#### EXERCISE OBJECTIVE:
Each record below is to be output unchanged, and any picture is to be dropped.

Page images and extracted text:

- - -

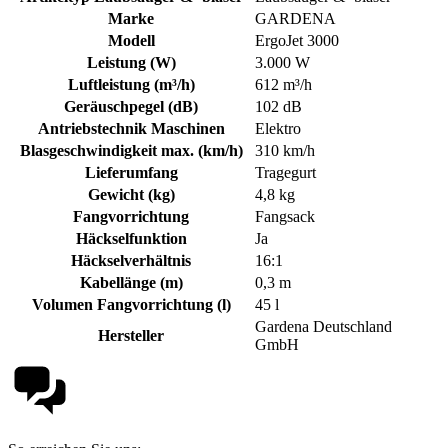
Marke
GARDENA
Modell
ErgoJet 3000
Leistung (W)
3.000 W
Luftleistung (m³/h)
612 m³/h
Geräuschpegel (dB)
102 dB
Antriebstechnik Maschinen
Elektro
Blasgeschwindigkeit max. (km/h)
310 km/h
Lieferumfang
Tragegurt
Gewicht (kg)
4,8 kg
Fangvorrichtung
Fangsack
Häckselfunktion
Ja
Häckselverhältnis
16:1
Kabellänge (m)
0,3 m
Volumen Fangvorrichtung (l)
45 l
Gardena Deutschland
Hersteller
GmbH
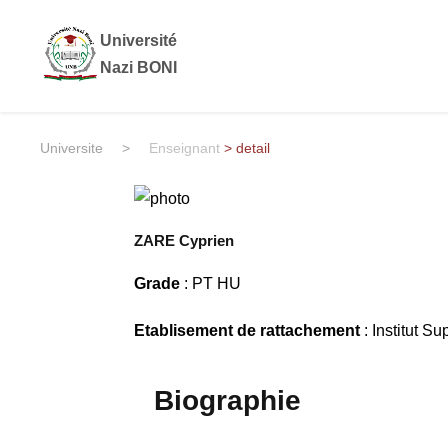
Université
Nazi BONI
Universite
>
Enseignant
> detail
ZARE Cyprien
Grade
: PT HU
Etablisement de rattachement
: Institut S
Biographie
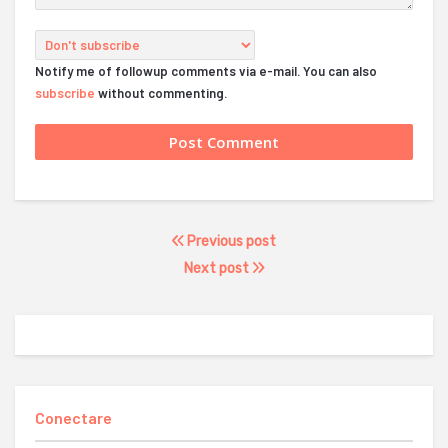
Notify me of followup comments via e-mail. You can also
subscribe
without commenting.
Previous post
Next post
Conectare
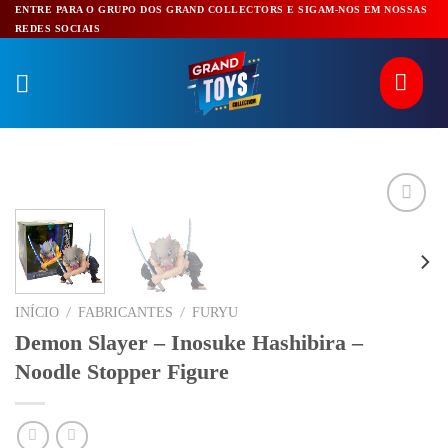
Pular
ENTRE PARA O GRUPO DOS GRAND COLLECTORS E SIGAM-NOS EM NOSSAS
REDES SOCIAIS
para
o
conteúdo
/
/
INÍCIO
FABRICANTES
FURYU
Demon Slayer – Inosuke Hashibira –
Noodle Stopper Figure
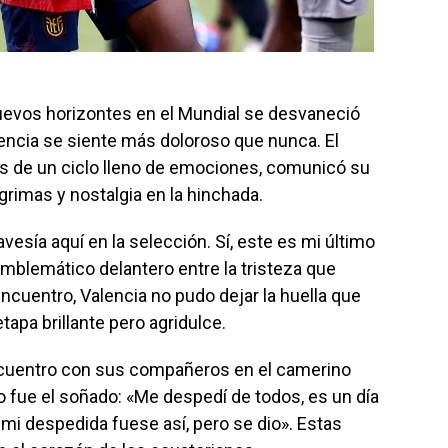
uevos horizontes en el Mundial se desvaneció
lencia se siente más doloroso que nunca. El
ués de un ciclo lleno de emociones, comunicó su
ágrimas y nostalgia en la hinchada.
ravesía aquí en la selección. Sí, este es mi último
 emblemático delantero entre la tristeza que
ncuentro, Valencia no pudo dejar la huella que
apa brillante pero agridulce.
ncuentro con sus compañeros en el camerino
 no fue el soñado: «Me despedí de todos, es un día
 mi despedida fuese así, pero se dio». Estas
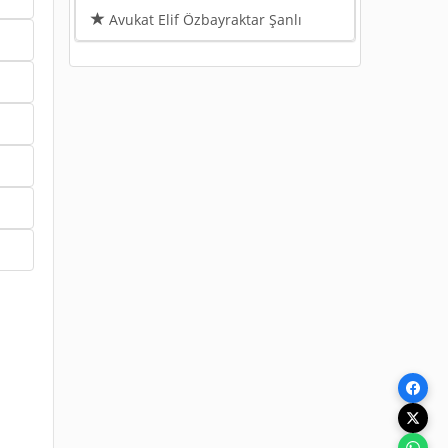
Avukat Elif Özbayraktar Şanlı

- - -

#### ANSWER SECTION:
Marke
GARDENA
Modell
ErgoJet 3000
Leistung (W)
3.000 W
Luftleistung (m³/h)
612 m³/h
Geräuschpegel (dB)
102 dB
Antriebstechnik Maschinen
Elektro
Blasgeschwindigkeit max. (km/h)
310 km/h
Lieferumfang
Tragegurt
Gewicht (kg)
4,8 kg
Fangvorrichtung
Fangsack
Häckselfunktion
Ja
Häckselverhältnis
16:1
Kabellänge (m)
0,3 m
Volumen Fangvorrichtung (l)
45 l
Gardena Deutschland
Hersteller
GmbH
Université
Nazi BONI
Universite
>
Enseignant
> detail
ZARE Cyprien
Grade
: PT HU
Etablisement de rattachement
: Institut S
Biographie
Notify me of followup comments via e-mail. You can also
subscribe
without commenting.
Previous post
Next post
Conectare
Pular
ENTRE PARA O GRUPO DOS GRAND COLLECTORS E SIGAM-NOS EM NOSSAS
REDES SOCIAIS
para
o
conteúdo
/
/
INÍCIO
FABRICANTES
FURYU
Demon Slayer – Inosuke Hashibira –
Noodle Stopper Figure
uevos horizontes en el Mundial se desvaneció
lencia se siente más doloroso que nunca. El
ués de un ciclo lleno de emociones, comunicó su
ágrimas y nostalgia en la hinchada.
ravesía aquí en la selección. Sí, este es mi último
 emblemático delantero entre la tristeza que
ncuentro, Valencia no pudo dejar la huella que
apa brillante pero agridulce.
ncuentro con sus compañeros en el camerino
 no fue el soñado: «Me despedí de todos, es un día
 mi despedida fuese así, pero se dio». Estas
Avukat Elif Özbayraktar Şanlı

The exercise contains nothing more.